Artiste peintre et plasticienne, Ngamal Koumagoto a livré une réflexion profonde sur la portée sociale de l’engagement artistique féminin. « La femme artiste n’est pas seulement une créatrice de jeux esthétiques. Elle est engagée, éducative, agent de transformations sociales » a-t-elle affirmé. Selon elle, au-delà des galeries et des musées, la femme plasticienne agit au cœur des communautés avec l’organisation d’ateliers pour enfants et jeunes, programmes d’autonomisation des femmes, projets environnementaux ou encore spectacles participatifs renforçant le sentiment d’appartenance. « Valoriser la femme artiste, c’est valoriser le produit culturel local » a-t-elle insisté tout en soulignant que la reconnaissance des femmes dans les arts est une condition essentielle d’un développement inclusif.
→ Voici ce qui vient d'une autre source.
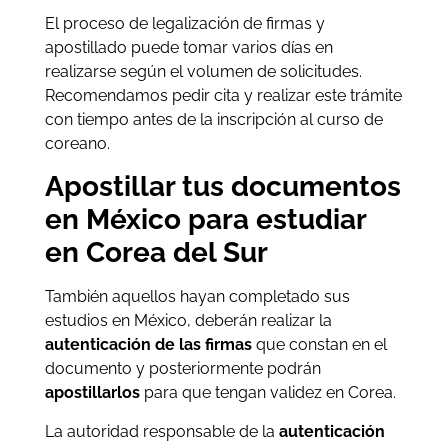
El proceso de legalización de firmas y
apostillado puede tomar varios días en
realizarse según el volumen de solicitudes.
Recomendamos pedir cita y realizar este trámite
con tiempo antes de la inscripción al curso de
coreano.
Apostillar tus documentos
en México para estudiar
en Corea del Sur
También aquellos hayan completado sus
estudios en México, deberán realizar la
autenticación de las firmas
que constan en el
documento y posteriormente podrán
apostillarlos
para que tengan validez en Corea.
La autoridad responsable de la
autenticación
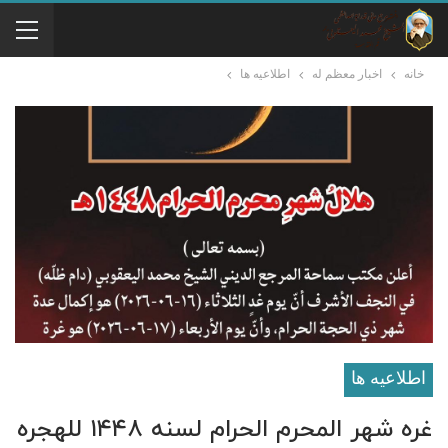
خانه
اخبار معظم له
اطلاعيه ها
اطلاعيه ها
غره شهر المحرم الحرام لسنه ١۴۴٨ للهجره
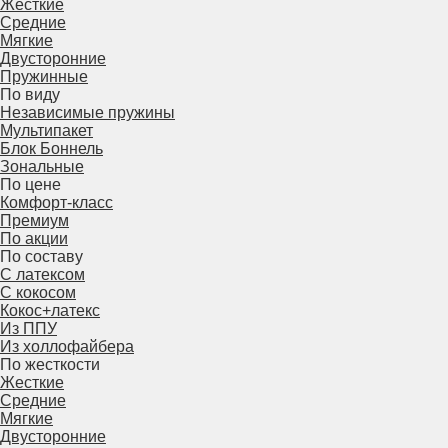
Жесткие
Средние
Мягкие
Двусторонние
Пружинные
По виду
Независимые пружины
Мультипакет
Блок Боннель
Зональные
По цене
Комфорт-класс
Премиум
По акции
По составу
С латексом
С кокосом
Кокос+латекс
Из ППУ
Из холлофайбера
По жесткости
Жесткие
Средние
Мягкие
Двусторонние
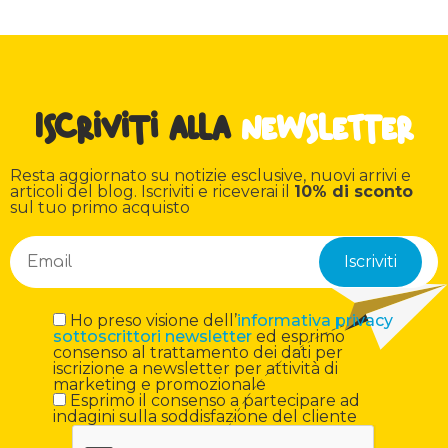
Iscriviti alla
newsletter
Resta aggiornato su notizie esclusive, nuovi arrivi e
articoli del blog. Iscriviti e riceverai il
10% di sconto
sul tuo primo acquisto
Ho preso visione dell’
informativa privacy
sottoscrittori newsletter
ed esprimo
consenso al trattamento dei dati per
iscrizione a newsletter per attività di
marketing e promozionale
Esprimo il consenso a partecipare ad
indagini sulla soddisfazione del cliente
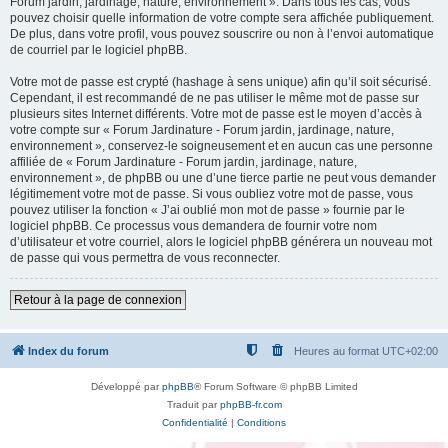
Forum jardin, jardinage, nature, environnement ». Dans tous les cas, vous
pouvez choisir quelle information de votre compte sera affichée publiquement.
De plus, dans votre profil, vous pouvez souscrire ou non à l’envoi automatique
de courriel par le logiciel phpBB.
Votre mot de passe est crypté (hashage à sens unique) afin qu’il soit sécurisé.
Cependant, il est recommandé de ne pas utiliser le même mot de passe sur
plusieurs sites Internet différents. Votre mot de passe est le moyen d’accès à
votre compte sur « Forum Jardinature - Forum jardin, jardinage, nature,
environnement », conservez-le soigneusement et en aucun cas une personne
affiliée de « Forum Jardinature - Forum jardin, jardinage, nature,
environnement », de phpBB ou une d’une tierce partie ne peut vous demander
légitimement votre mot de passe. Si vous oubliez votre mot de passe, vous
pouvez utiliser la fonction « J’ai oublié mon mot de passe » fournie par le
logiciel phpBB. Ce processus vous demandera de fournir votre nom
d’utilisateur et votre courriel, alors le logiciel phpBB générera un nouveau mot
de passe qui vous permettra de vous reconnecter.
Retour à la page de connexion
Index du forum
Heures au format
UTC+02:00
Développé par
phpBB
® Forum Software © phpBB Limited
Traduit par
phpBB-fr.com
Confidentialité
|
Conditions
Lopiamadji Priscille, spécialiste en art culinaire a mis en lumière le rôle stratégique de la gastronomie dans le développement socioculturel et économique. « Dans un monde globalisé et connecté, la cuisine reste un marqueur fort de culture et d’identité. Elle exprime nos origines, nos traditions et nos choix personnels » a-t-elle expliqué. Pour elle, l’art culinaire ne se limite pas à la préparation des mets. Il constitue un levier de création d’emplois, de valorisation des produits locaux et de rayonnement culturel. « L’art culinaire développé conduit immédiatement au développement socioculturel et économique d’une nation » a-t-elle soutenu appelant à une meilleure structuration et professionnalisation du secteur.

Un plaidoyer pour la reconnaissance

La présidente de SÉNART, Mariam Mayoumbila a replacé la rencontre dans son contexte militant. « Nous avons créé cet événement pour permettre à la femme artiste de s’exprimer. Nous sommes des personnes vulnérables que l’on ne regarde pas. Parce que nous portons de beaux habits et de jolis bijoux, on pense que nous vivons bien, alors que nous faisons face à de réelles difficultés », a-t-elle confié. Cette édition 2026 se veut résolument tournée vers l’action. «Comment pouvons-nous intervenir pour le développement de notre pays dans nos différents domaines comme les arts plastiques, l’art culinaire, l’art capillaire, l’art vestimentaire, le théâtre, la danse, la musique et le cinéma ? », s’est-elle interrogée. L’objectif de la SENART est de permettre aux femmes artistes de vivre dignement de leur art. « Nous voulons que la femme artiste puisse vivre de son art. C’est cela notre lutte », a plaidé la présidente.

Dans un contexte où les inégalités d’accès au financement et la sous-représentation institutionnelle persistent, les intervenantes ont appelé à un changement de regard et à des politiques publiques plus ambitieuses.